Message par Fifrelin le Lun 20 Fév 2017 - 7:55

Belena a écrit:Ok merci!
Je ne crois pas que les HPI soient différents des autres non? par rapport aux troubles, je ne sais pas…
Je ne me vois pas différente en rien aux autres, sauf que j'ai des facilités dans certaines matières scolaires, j'ai plus envie d'apprendre, de lire, etc C'est tout.

Une des théories là-dessus, c'est qu'il y aurait trouble dys à la base qui induiraient une compensation stratégique et/ou permettrait à l'enfant de développer un intellect plus important.
Un peu à la manière des vases communiquants : une partie du développement étant atrophiée, l'autre sera hypertrophiée pour permettre la compensation.

En gros, peut-être que nous sommes semi-débiles et semi-doués.
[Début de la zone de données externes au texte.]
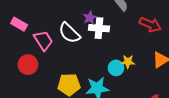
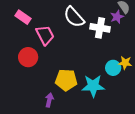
purple star: (90, 18) -> (117, 17), moved
white semicircle: (69, 33) -> (74, 17), moved

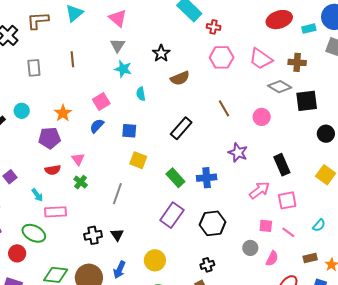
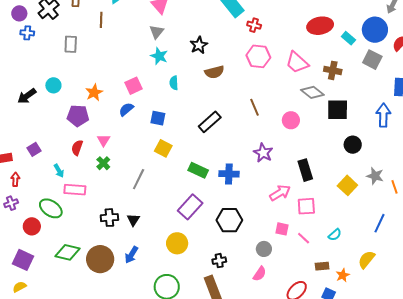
cyan rectangle: (309, 29) -> (348, 38), turned 48
brown line: (72, 59) -> (101, 20), moved
red semicircle: (53, 170) -> (77, 148), turned 112
green rectangle: (175, 178) -> (198, 170), turned -30
pink semicircle: (272, 259) -> (260, 274), moved
yellow circle: (155, 260) -> (177, 243), moved

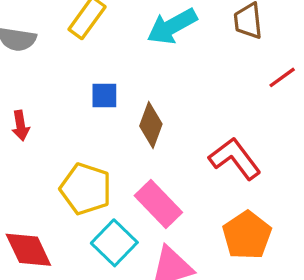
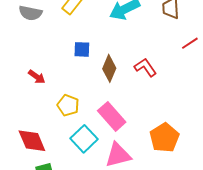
red arrow: (20, 126) -> (37, 77), moved, turned -48
red L-shape: (235, 159) -> (145, 67), moved, size x0.7
yellow pentagon: (86, 189) -> (68, 105), size x0.7

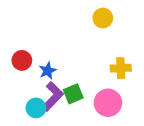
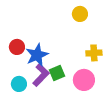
blue star: (48, 71) -> (37, 55), size x1.6
cyan circle: (36, 108) -> (19, 84), moved

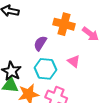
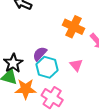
purple semicircle: (40, 43) -> (40, 54), moved

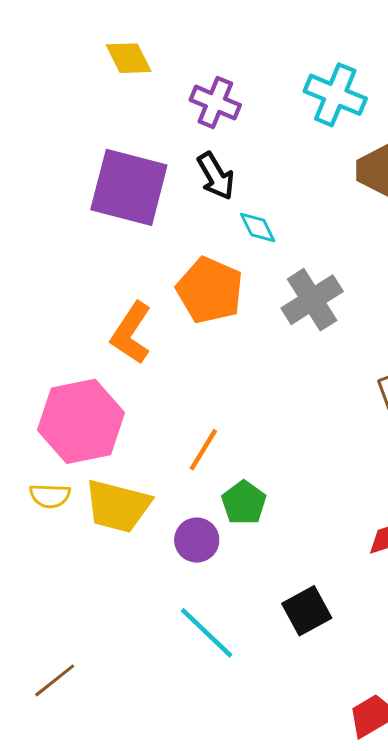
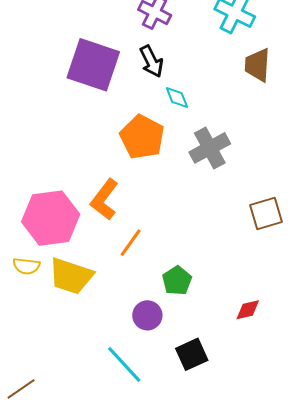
orange L-shape: (131, 333) -> (104, 199), moved
green pentagon: (244, 503) -> (177, 281), moved
purple circle: (197, 540) -> (147, 315), moved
Ça fait une moyenne normale Wink

Mais ce n'est qu'une hypothèse.

La plus commune est toute différente puisque le trouble n'induit pas la forme particulière d'intelligence, mais la forme particulière d'intelligence permet de masquer le trouble.
Pour ça que beaucoup de dys seraient diagnostiqués tardivement chez les HP. Et vice-versa : on passe à côté d'un diagnostic HP parce que le trouble dys augmente les difficultés de l'enfant qui dépense beaucoup d'énergie en compensation, pour obtenir au final des résultats autour de la norme.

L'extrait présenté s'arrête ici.